As a data scientist, whenever I built a machine learning model, I thought carefully about reproducibility. Where should I get the data from? Where can I store the proprietary data so that it's safe, but I'll be able to pull it again if I need to reproduce my results? How can I save the versions of the data analysis and machine learning packages so that a different person can fork my code and get the same results? How do I translate all of this data into something anyone can understand?
These, coincidentally, were also some of the fundamental questions that I used to ask when I worked in academic and industry labs that were developing next-generation materials for the clean energy industry.
The difference is that reproducibility, and thinking about reproducibility, are common in data science. But in science R&D, it's a rarity.
There is a frightening amount of irreproducible science being released into the world today. In fields like psychology where only 10% of research is reproducible. Even in cancer biology, only 40% is reproducible. Several years ago, Amgen reported that it could only replicate 6 out of 53 landmark cancer research papers.
This isn't only a problem with reproducing other people's work — in a Nature survey of 1,576 researchers, more than half of those surveyed have in the past failed to reproduce their own experiments.
There are many reasons for this, including:
- Structural issues
- Intense competition and career pressure to publish often leads scientists to make reproducibility a secondary priority.
- Lack of mandatory reproducibility guidelines to follow when publishing.
- Process issues
- Insufficient mentoring and oversight from colleagues and managers
- Poor peer-review process (reviewers aren't paid for their time and not the best researchers are reviewing manuscripts)
- Fundamental research issues
- Not enough effort put into replication before publishing (leading to low statistical power)
- Poor experimental design, leading to incorrect conclusions
- Lack of thorough reporting of methods, materials, equipment, and data, making the experimental process subject to undefined variables and human interpretation.

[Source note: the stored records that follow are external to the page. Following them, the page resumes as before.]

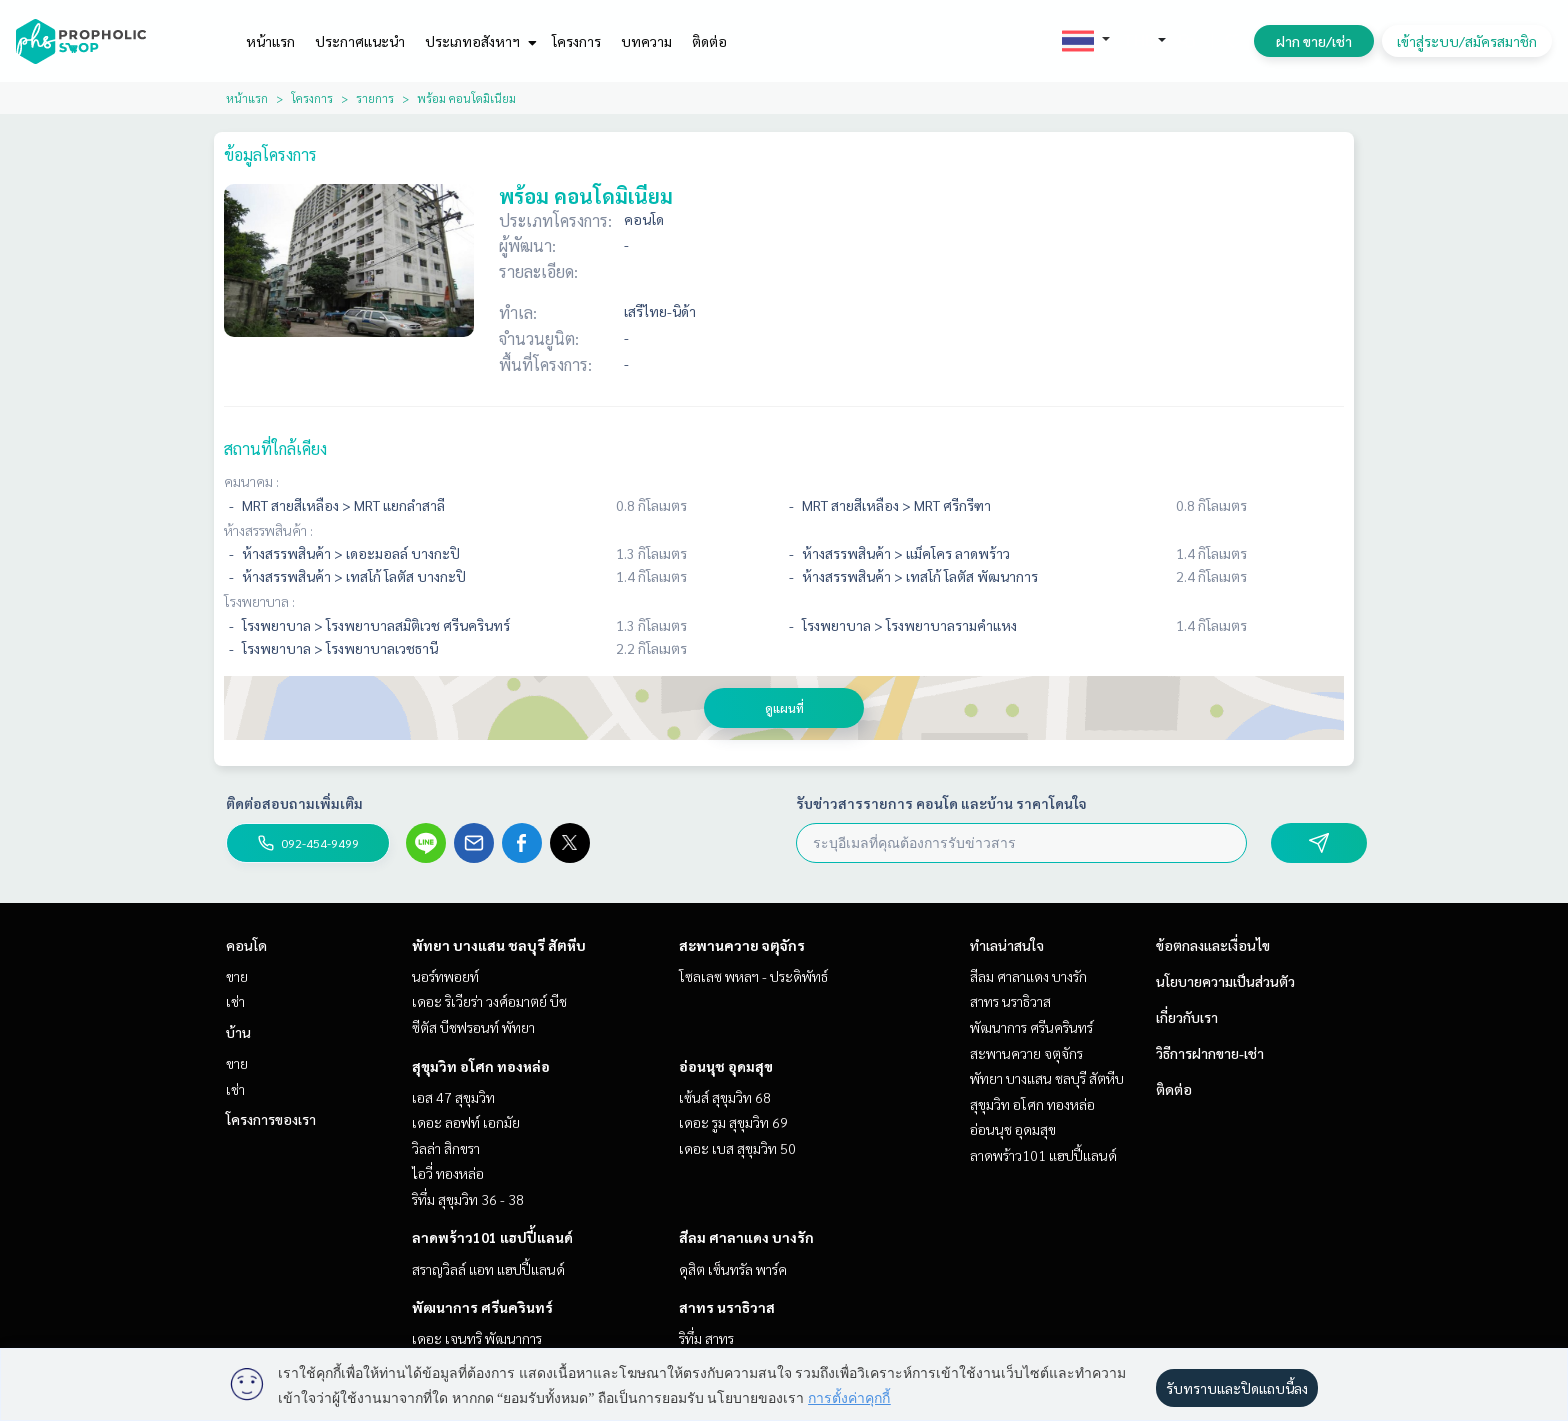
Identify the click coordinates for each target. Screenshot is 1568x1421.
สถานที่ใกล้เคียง (275, 448)
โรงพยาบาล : (259, 601)
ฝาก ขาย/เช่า (1314, 41)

- Human errors due to carelessness, limitations of ability, or environmental factors
Bad science does have real-world implications. Take, for example, the Centers for Disease Control and Prevention's (CDC) stumbles in 2020 with COVID-19, with its flawed COVID-19 tests in February, and confusing guidance on aerosol transmission of coronavirus in September. The public trust in the CDC radically diminished, with the percentage of the public that holds "a great deal" of trust in the CDC dropping to 19% that September, down from 46% in March and 70% from before the pandemic. Or, take for example the previously mentioned Amgen study – dozens of these preclinical papers led to hundreds of secondary publications that built on the original work without first confirming the errors of the original paper. Much of this research led to clinical studies – which suggests that patients volunteered themselves for trials that likely wouldn’t work.

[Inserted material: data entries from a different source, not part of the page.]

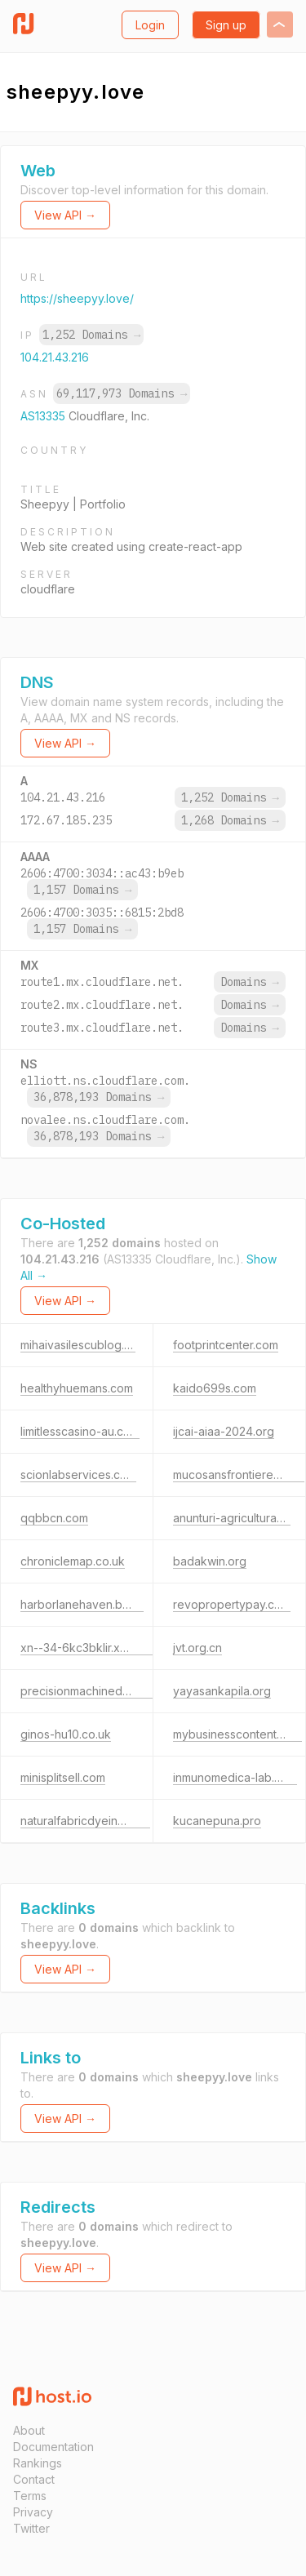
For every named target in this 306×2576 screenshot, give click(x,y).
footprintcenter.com (225, 1345)
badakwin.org (209, 1561)
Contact (34, 2479)
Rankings (37, 2463)
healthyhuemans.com (76, 1388)
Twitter (31, 2528)
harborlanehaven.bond (82, 1604)
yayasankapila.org (222, 1691)
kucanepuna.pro (217, 1821)
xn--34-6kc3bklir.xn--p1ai (88, 1647)
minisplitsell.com (62, 1777)
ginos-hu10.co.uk (65, 1734)
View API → (65, 215)
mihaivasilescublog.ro (77, 1345)
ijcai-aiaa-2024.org (223, 1431)
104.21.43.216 (54, 357)
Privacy (33, 2512)
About (29, 2430)
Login (150, 25)
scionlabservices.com (78, 1474)
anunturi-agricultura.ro (231, 1518)
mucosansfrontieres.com (238, 1474)
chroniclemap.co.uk (72, 1561)
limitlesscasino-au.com (80, 1431)
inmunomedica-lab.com (235, 1777)
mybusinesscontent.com (237, 1734)
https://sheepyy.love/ (77, 298)
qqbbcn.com (54, 1518)
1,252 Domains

For any scientist and anyone who cares about the future of science, this is frightening. This is dangerous. People need to believe scientists. People who publish unreproducible research, whether or not it’s intentional, hurts the future of science.
The encouraging news is that there is a desire to do better science. According to the same Nature survey as above, one-third of respondents said that their labs have been taking concrete steps to improve reproducibility, including redoing work and asking someone else to reproduce the work within a lab. Scientists have also been beefing up their documentation and standardization of experimental methods.
Active collaboration between peers makes it more likely that errors are caught. It's the scientist's equivalent of the software engineer's Linus's Law: "With enough eyes, all software bugs become shallow." We see this with the growth of preprints by 142% in the last year, on sites like arXiv, MedRXiv, and BioRXiv, where unpublished research is reviewed and critiqued by the community. We also see this with ELNs like Colabra, which is helping scientists bring together all of their different data types and data formats to make collaboration with colleagues easier. Tools like Clustermarket that enables data collection with connected instruments are essential as well. Decades of tradition should not supersede changes that have been made attainable by recent innovations in software.
The larger challenge is that scientists themselves need to be aware of how to do better science. Tackling this challenge is the job of today's entrepreneurs and builders. We must be cognizant of building something designed for incentivizing scientific best practices while also being intuitive for researchers who may have done their science the same way for decades.